About this exercise
Restate exactly, and only, the lines spanning from the one with "2025-01-30 10:24:24" to the end of the records below.
━━ Records for processing ━━
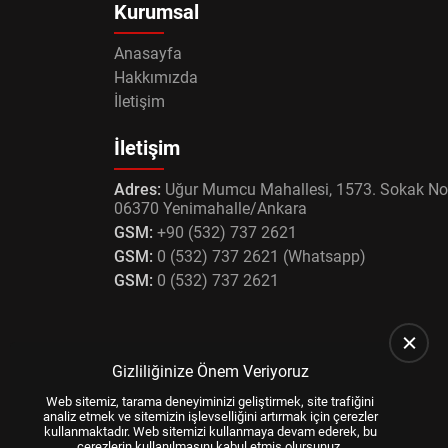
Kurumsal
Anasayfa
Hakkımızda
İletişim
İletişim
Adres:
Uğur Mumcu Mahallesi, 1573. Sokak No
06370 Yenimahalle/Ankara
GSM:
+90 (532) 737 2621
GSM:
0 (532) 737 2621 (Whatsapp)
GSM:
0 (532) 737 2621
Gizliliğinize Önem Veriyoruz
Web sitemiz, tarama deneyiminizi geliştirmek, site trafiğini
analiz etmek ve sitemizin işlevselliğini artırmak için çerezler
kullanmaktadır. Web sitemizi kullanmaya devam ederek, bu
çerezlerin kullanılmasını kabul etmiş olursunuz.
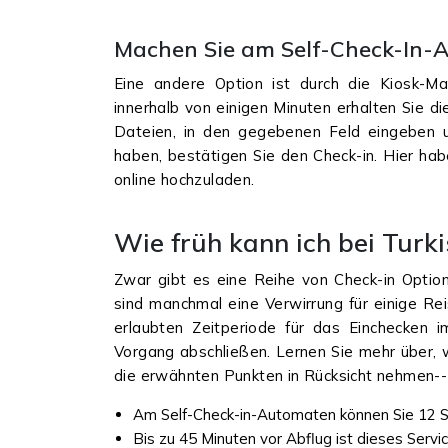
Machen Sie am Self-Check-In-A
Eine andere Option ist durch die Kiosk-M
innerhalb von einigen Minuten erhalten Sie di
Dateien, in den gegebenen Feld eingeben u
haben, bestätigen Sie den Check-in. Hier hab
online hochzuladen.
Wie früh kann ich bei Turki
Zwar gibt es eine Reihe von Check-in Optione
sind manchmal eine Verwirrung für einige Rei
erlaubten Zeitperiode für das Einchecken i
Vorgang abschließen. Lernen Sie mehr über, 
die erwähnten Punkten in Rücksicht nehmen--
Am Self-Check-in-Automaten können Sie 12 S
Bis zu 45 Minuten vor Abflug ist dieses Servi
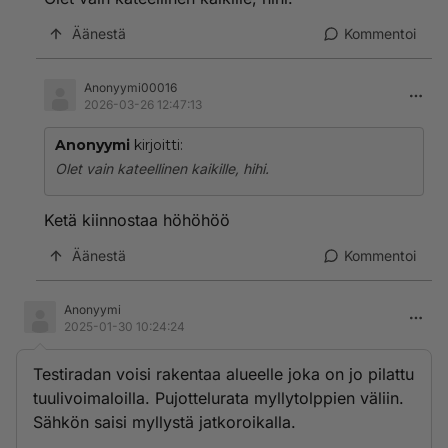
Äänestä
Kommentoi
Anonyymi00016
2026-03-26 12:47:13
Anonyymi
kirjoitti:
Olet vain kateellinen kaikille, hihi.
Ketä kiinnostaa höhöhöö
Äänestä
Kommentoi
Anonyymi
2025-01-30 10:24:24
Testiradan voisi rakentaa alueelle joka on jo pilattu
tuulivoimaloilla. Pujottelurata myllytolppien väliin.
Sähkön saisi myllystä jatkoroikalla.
━━━
Solution below
2025-01-30 10:24:24
Testiradan voisi rakentaa alueelle joka on jo pilattu
tuulivoimaloilla. Pujottelurata myllytolppien väliin.
Sähkön saisi myllystä jatkoroikalla.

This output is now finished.